The Digital Media Law Website is a great resource for non-lawyers to learn about defamation law.  It defines defamation as follows:

Defamation

Defamation is the general term for a legal claim involving injury to one’s reputation caused by a false statement of fact and includes both libel (defamation in written or fixed form) and slander (spoken defamation). The crux of a defamation claim is falsity. Truthful statements that harm another’s reputation will not create liability for defamation (although they may open you up to other forms of liability if the information you publish is of a personal or highly private nature).

Defamation in the United States is governed by state law. While the U.S. Constitution sets some limits on what states can do in the context of free speech, the specific elements of a defamation claim can — and often do — vary from state to state. Accordingly, you should consult your state’s law in the State Law: Defamation section of this guide for specific information.

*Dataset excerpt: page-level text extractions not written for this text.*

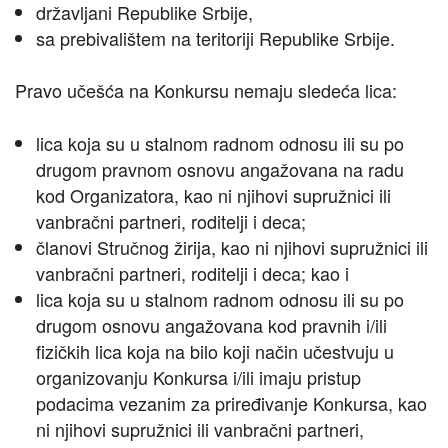
državljani Republike Srbije,
sa prebivalištem na teritoriji Republike Srbije.
Pravo učešća na Konkursu nemaju sledeća lica:
lica koja su u stalnom radnom odnosu ili su po
drugom pravnom osnovu angažovana na radu
kod Organizatora, kao ni njihovi supružnici ili
vanbračni partneri, roditelji i deca;
članovi Stručnog žirija, kao ni njihovi supružnici ili
vanbračni partneri, roditelji i deca; kao i
lica koja su u stalnom radnom odnosu ili su po
drugom osnovu angažovana kod pravnih i/ili
fizičkih lica koja na bilo koji način učestvuju u
organizovanju Konkursa i/ili imaju pristup
podacima vezanim za priređivanje Konkursa, kao
ni njihovi supružnici ili vanbračni partneri,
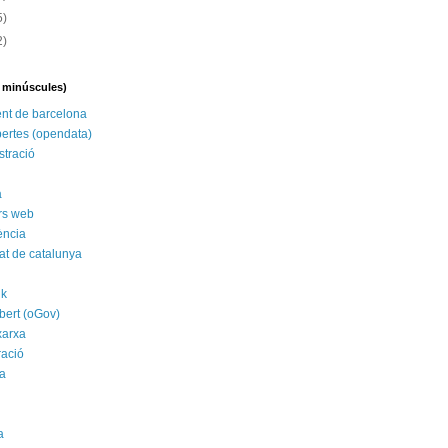
5)
2)
n minúscules)
nt de barcelona
ertes (opendata)
stració
a
rs web
ència
tat de catalunya
nk
bert (oGov)
xarxa
ració
a
a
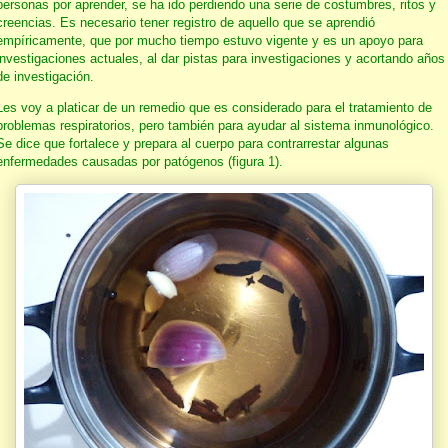
personas por aprender, se ha ido perdiendo una serie de costumbres, ritos y
creencias. Es necesario tener registro de aquello que se aprendió
empíricamente, que por mucho tiempo estuvo vigente y es un apoyo para
investigaciones actuales, al dar pistas para investigaciones y acortando años
de investigación.
Les voy a platicar de un remedio que es considerado para el tratamiento de
problemas respiratorios, pero también para ayudar al sistema inmunológico.
Se dice que fortalece y prepara al cuerpo para contrarrestar algunas
enfermedades causadas por patógenos (figura 1).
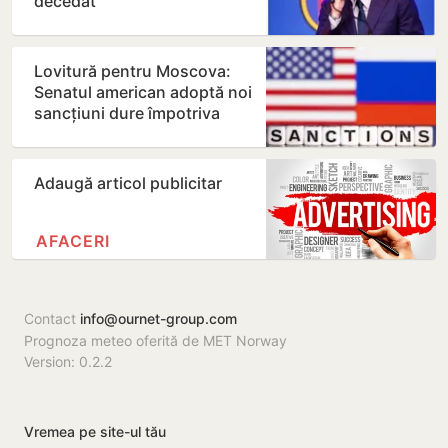
decedat
Lovitură pentru Moscova:
Senatul american adoptă noi
sancțiuni dure împotriva
Rusiei
Adaugă articol publicitar
AFACERI
Contact
info@ournet-group.com
Prognoza meteo oferită de MET Norway
Version: 0.2.2
Vremea pe site-ul tău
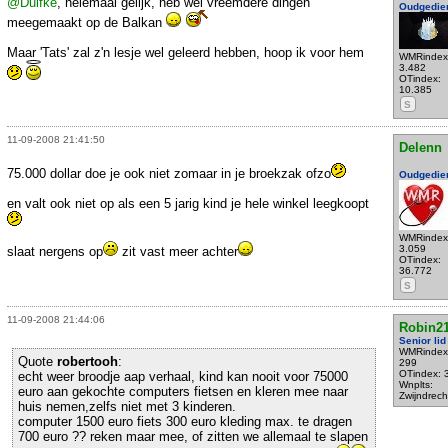
@Duifke
, hélemaal gelijk, heb wel vreemdere dingen
Oudgedie
meegemaakt op de Balkan
Maar 'Tats' zal z'n lesje wel geleerd hebben, hoop ik voor hem
WMRindex
3.482
OTindex:
10.385
S
11-09-2008 21:41:50
Delenn
75.000 dollar doe je ook niet zomaar in je broekzak ofzo
Oudgedie
en valt ook niet op als een 5 jarig kind je hele winkel leegkoopt
WMRindex
3.059
slaat nergens op
zit vast meer achter
OTindex:
36.772
S
11-09-2008 21:44:06
Robin2
Senior lid
WMRindex
Quote
robertooh
:
299
OTindex: 
echt weer broodje aap verhaal, kind kan nooit voor 75000
Wnplts:
euro aan gekochte computers fietsen en kleren mee naar
Zwijndrech
huis nemen,zelfs niet met 3 kinderen.
computer 1500 euro fiets 300 euro kleding max. te dragen
700 euro ?? reken maar mee, of zitten we allemaal te slapen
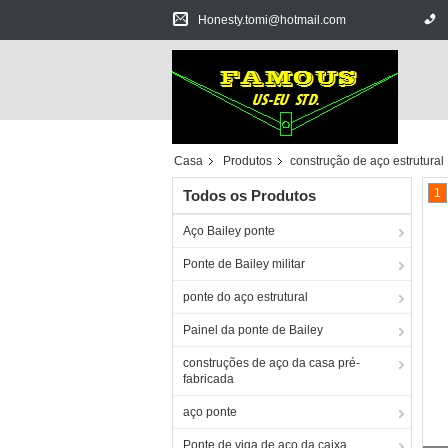
Honesty.tomi@hotmail.com
Casa
Produtos
construção de aço estrutural
1
Todos os Produtos
Aço Bailey ponte
Ponte de Bailey militar
ponte do aço estrutural
Painel da ponte de Bailey
construções de aço da casa pré-
fabricada
aço ponte
Ponte de viga de aço da caixa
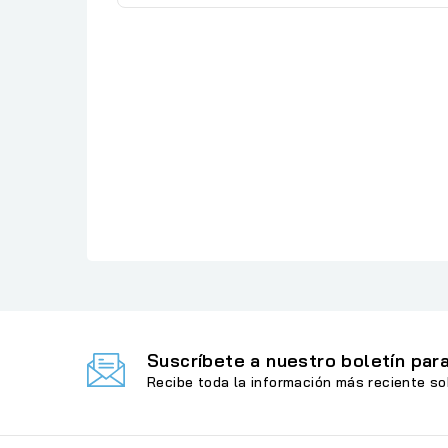
Referencia
: Laser Jet Pro MFP M428fdw
En stock
: 1 Artículo
Suscríbete a nuestro boletín para
Recibe toda la información más reciente so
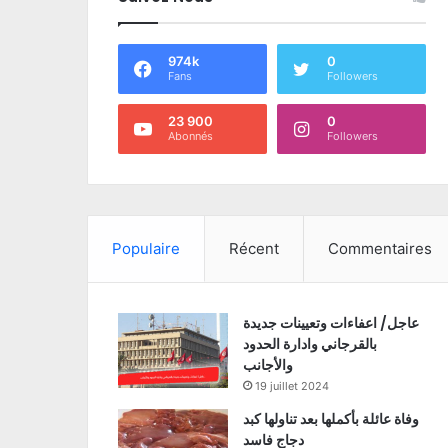
974k
0
Fans
Followers
23 900
0
Abonnés
Followers
Populaire
Récent
Commentaires
عاجل/ اعفاءات وتعيينات جديدة
بالقرجاني وادارة الحدود
والأجانب
19 juillet 2024
وفاة عائلة بأكملها بعد تناولها كبد
دجاج فاسد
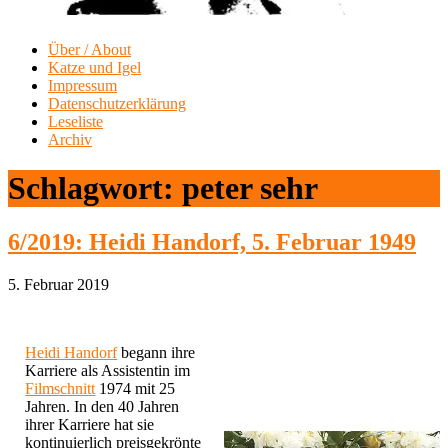
Über / About
Katze und Igel
Impressum
Datenschutzerklärung
Leseliste
Archiv
Schlagwort:
peter sehr
6/2019: Heidi Handorf, 5. Februar 1949
5. Februar 2019
Heidi Handorf
begann ihre
Karriere als Assistentin im
Filmschnitt
1974 mit 25
Jahren. In den 40 Jahren
ihrer Karriere hat sie
kontinuierlich preisgekrönte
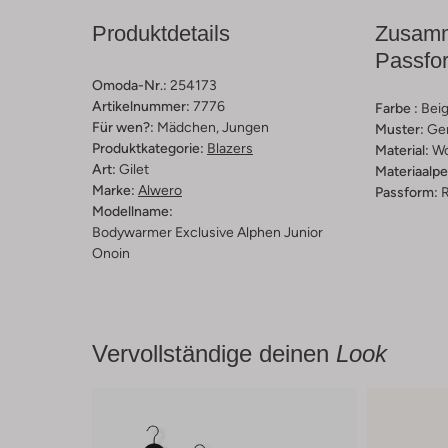
Produktdetails
Zusamm
Passfo
Omoda-Nr.:
254173
Artikelnummer:
7776
Farbe :
Bei
Für wen?:
Mädchen, Jungen
Muster:
Ge
Produktkategorie:
Blazers
Material:
Wo
Art:
Gilet
Materiaalp
Marke:
Alwero
Passform:
R
Modellname:
Bodywarmer Exclusive Alphen Junior
Onoin
Vervollständige deinen
Look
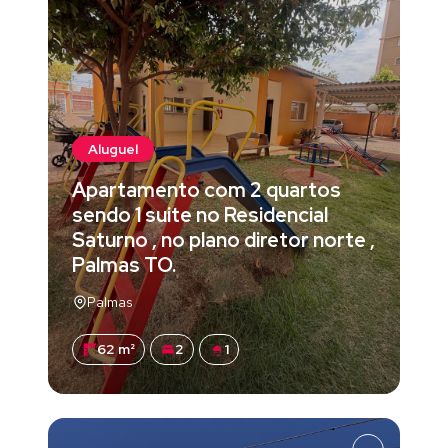
Aluguel
Apartamento com 2 quartos
sendo 1 suite no Residencial
Saturno , no plano diretor norte ,
Palmas TO.
Palmas
62 m²
2
1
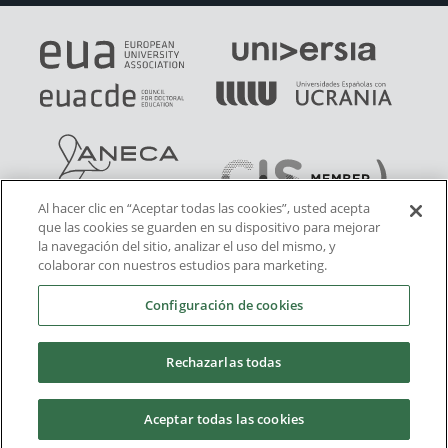
Al hacer clic en “Aceptar todas las cookies”, usted acepta
que las cookies se guarden en su dispositivo para mejorar
la navegación del sitio, analizar el uso del mismo, y
colaborar con nuestros estudios para marketing.
Configuración de cookies
Rechazarlas todas
Aceptar todas las cookies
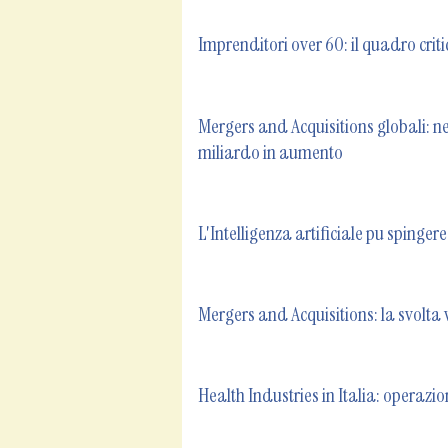
Imprenditori over 60: il quadro criti
Mergers and Acquisitions globali: ne
miliardo in aumento
L'Intelligenza artificiale pu spingere
Mergers and Acquisitions: la svolta v
Health Industries in Italia: operazio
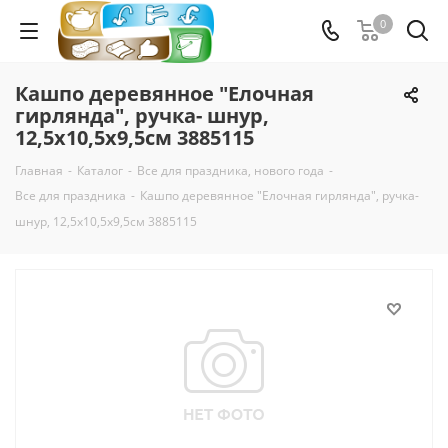
0
Кашпо деревянное "Елочная
гирлянда", ручка- шнур,
12,5х10,5х9,5см 3885115
Главная
-
Каталог
-
Все для праздника, нового года
-
Все для праздника
-
Кашпо деревянное "Елочная гирлянда", ручка-
шнур, 12,5х10,5х9,5см 3885115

There are many defenses to defamation and slander claims. Our lawyers concentrate in this area and can provide our clients — both plaintiffs and defendants — with considerable resources to guide their claims through the intricacies of these defenses. You can go to our two websites to learn more about theses defenses here and here.

Here is a video regarding a client we defended in an internet defamation claim. We settled federal court case in favor of our client after we filed a sanctions motion against the used car dealer plaintiff for filing an allegedly false lawsuit; our client received a full release and all of his videos and negative video reviews remained on the internet after we won an arbitration proceeding against the dealer which was part of the settlement of the federal court suit dismissing all of the claims. Here is a new story about the case.

You can read the Arbitrator’s decision upholding our client’s rights to keep his videos posted on the internet here.  While the Arbitrator disagreed with our client’s tactics and did not endorse his conduct, he found our client had a First Amendment Right to speak his mind as long as he told the truth or simply voiced his opinions no matter how negative.  The Arbitrator held as follows based on our cross-examination of the Claimant’s owner proving that our client had told the truth when he claimed that the Claimant auto dealership had engaged in consumer fraud in the past and that our client had only made minor errors in his hundreds of postings and video reviews on Youtube of the auto dealership:

There is no issue that Claimant has engaged in false advertising. [It’s owner] has admitted as much and more, including submitting a false affidavit in litigation antecedent to this arbitration. Judgments and pleadings are public records; disseminating this information that is part of a public record is not actionable. In addition, the fact of entry of judgment provides a colorable foundation for the opinions and conclusions published by Bates. As much as the Claimants would like to explain away these events, and as minor a part this conduct has played in comparison with the totality of business operations, the facts are what they are; once in the public domain these facts can be both circulated and commented on.  In addition, insignificant errorata is not actionable in any event, and it is conceded that many postings are of this character.